TASK DIRECTIONS: Please retype the listing below exactly, from its opening line through the line where "which you have" appears.
= = = =
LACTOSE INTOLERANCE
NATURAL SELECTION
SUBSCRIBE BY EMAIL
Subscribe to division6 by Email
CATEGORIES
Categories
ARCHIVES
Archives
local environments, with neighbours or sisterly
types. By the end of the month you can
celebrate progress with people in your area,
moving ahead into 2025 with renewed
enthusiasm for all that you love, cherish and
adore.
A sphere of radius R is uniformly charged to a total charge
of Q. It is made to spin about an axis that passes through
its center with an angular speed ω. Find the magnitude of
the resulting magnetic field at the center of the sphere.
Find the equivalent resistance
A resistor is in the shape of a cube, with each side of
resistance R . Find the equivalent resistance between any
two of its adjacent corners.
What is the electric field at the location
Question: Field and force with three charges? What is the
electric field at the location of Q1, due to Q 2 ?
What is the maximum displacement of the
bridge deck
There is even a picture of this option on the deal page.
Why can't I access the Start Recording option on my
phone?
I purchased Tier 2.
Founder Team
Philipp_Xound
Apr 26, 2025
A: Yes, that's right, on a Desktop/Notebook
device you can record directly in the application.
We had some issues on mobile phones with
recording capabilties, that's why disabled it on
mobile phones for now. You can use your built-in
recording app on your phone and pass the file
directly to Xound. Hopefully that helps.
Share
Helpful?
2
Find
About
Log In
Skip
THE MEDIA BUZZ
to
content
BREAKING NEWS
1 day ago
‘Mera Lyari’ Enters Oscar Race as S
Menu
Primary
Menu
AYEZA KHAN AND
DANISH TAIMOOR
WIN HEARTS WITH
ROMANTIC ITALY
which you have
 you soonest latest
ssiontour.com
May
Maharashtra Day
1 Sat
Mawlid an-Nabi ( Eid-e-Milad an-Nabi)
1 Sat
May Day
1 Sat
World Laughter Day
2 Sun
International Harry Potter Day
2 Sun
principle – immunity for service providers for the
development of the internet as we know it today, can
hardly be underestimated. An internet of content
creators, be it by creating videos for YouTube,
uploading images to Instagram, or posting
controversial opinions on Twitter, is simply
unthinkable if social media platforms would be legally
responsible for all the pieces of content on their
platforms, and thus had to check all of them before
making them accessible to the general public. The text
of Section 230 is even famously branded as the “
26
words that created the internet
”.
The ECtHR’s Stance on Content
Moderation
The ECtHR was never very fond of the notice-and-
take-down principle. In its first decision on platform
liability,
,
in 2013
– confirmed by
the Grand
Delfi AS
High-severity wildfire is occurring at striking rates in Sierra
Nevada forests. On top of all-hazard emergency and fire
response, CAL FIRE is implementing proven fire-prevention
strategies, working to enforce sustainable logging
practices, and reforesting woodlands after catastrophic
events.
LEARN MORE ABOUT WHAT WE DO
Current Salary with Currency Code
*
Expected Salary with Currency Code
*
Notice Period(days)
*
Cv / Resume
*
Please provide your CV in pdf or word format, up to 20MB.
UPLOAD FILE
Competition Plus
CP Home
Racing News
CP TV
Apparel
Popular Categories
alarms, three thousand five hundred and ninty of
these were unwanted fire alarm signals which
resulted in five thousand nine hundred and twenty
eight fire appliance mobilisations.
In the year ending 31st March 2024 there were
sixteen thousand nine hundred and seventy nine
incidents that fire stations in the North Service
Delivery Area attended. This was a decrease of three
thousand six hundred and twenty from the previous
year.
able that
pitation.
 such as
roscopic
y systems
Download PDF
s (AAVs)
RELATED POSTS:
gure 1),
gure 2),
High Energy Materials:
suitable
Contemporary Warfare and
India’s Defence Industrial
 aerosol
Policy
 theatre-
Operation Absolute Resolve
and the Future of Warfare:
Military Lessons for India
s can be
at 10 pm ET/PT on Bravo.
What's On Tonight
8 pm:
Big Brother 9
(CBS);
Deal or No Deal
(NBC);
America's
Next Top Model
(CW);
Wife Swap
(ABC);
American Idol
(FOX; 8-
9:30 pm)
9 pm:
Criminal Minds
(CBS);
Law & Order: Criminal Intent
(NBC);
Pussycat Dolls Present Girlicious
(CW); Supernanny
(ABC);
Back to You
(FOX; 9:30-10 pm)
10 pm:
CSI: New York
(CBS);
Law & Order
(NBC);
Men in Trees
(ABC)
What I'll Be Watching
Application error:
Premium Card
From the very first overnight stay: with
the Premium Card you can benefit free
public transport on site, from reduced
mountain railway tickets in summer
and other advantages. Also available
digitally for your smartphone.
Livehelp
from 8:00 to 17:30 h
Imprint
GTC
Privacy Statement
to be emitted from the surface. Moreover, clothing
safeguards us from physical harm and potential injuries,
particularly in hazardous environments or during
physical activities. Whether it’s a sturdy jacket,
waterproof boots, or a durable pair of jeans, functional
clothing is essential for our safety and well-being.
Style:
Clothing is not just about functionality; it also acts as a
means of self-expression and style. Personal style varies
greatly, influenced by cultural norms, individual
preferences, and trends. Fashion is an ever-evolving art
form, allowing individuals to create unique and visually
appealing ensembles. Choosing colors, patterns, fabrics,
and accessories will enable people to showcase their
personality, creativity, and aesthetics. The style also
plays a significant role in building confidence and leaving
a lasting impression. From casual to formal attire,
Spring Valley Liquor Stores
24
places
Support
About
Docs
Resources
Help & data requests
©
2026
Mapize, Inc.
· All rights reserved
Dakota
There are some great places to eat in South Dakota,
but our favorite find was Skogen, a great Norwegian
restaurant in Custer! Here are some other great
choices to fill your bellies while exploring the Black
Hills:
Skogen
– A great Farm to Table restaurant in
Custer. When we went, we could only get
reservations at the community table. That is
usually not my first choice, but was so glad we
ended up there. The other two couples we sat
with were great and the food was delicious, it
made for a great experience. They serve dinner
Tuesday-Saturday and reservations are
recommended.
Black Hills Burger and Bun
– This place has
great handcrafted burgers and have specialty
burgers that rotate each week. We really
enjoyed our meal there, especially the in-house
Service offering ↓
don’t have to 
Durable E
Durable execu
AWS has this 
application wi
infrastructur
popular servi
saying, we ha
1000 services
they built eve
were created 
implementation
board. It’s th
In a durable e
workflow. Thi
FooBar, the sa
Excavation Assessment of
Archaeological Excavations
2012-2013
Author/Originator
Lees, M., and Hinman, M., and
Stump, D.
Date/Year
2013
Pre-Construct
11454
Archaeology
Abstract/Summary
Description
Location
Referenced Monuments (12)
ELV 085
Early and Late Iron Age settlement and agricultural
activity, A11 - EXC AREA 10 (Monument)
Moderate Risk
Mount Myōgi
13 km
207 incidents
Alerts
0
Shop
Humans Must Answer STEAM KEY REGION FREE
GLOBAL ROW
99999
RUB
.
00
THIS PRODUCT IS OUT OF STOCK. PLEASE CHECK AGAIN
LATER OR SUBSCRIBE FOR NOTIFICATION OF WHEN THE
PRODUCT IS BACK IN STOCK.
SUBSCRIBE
= = = =
ANSWER:
LACTOSE INTOLERANCE
NATURAL SELECTION
SUBSCRIBE BY EMAIL
Subscribe to division6 by Email
CATEGORIES
Categories
ARCHIVES
Archives
local environments, with neighbours or sisterly
types. By the end of the month you can
celebrate progress with people in your area,
moving ahead into 2025 with renewed
enthusiasm for all that you love, cherish and
adore.
A sphere of radius R is uniformly charged to a total charge
of Q. It is made to spin about an axis that passes through
its center with an angular speed ω. Find the magnitude of
the resulting magnetic field at the center of the sphere.
Find the equivalent resistance
A resistor is in the shape of a cube, with each side of
resistance R . Find the equivalent resistance between any
two of its adjacent corners.
What is the electric field at the location
Question: Field and force with three charges? What is the
electric field at the location of Q1, due to Q 2 ?
What is the maximum displacement of the
bridge deck
There is even a picture of this option on the deal page.
Why can't I access the Start Recording option on my
phone?
I purchased Tier 2.
Founder Team
Philipp_Xound
Apr 26, 2025
A: Yes, that's right, on a Desktop/Notebook
device you can record directly in the application.
We had some issues on mobile phones with
recording capabilties, that's why disabled it on
mobile phones for now. You can use your built-in
recording app on your phone and pass the file
directly to Xound. Hopefully that helps.
Share
Helpful?
2
Find
About
Log In
Skip
THE MEDIA BUZZ
to
content
BREAKING NEWS
1 day ago
‘Mera Lyari’ Enters Oscar Race as S
Menu
Primary
Menu
AYEZA KHAN AND
DANISH TAIMOOR
WIN HEARTS WITH
ROMANTIC ITALY
which you have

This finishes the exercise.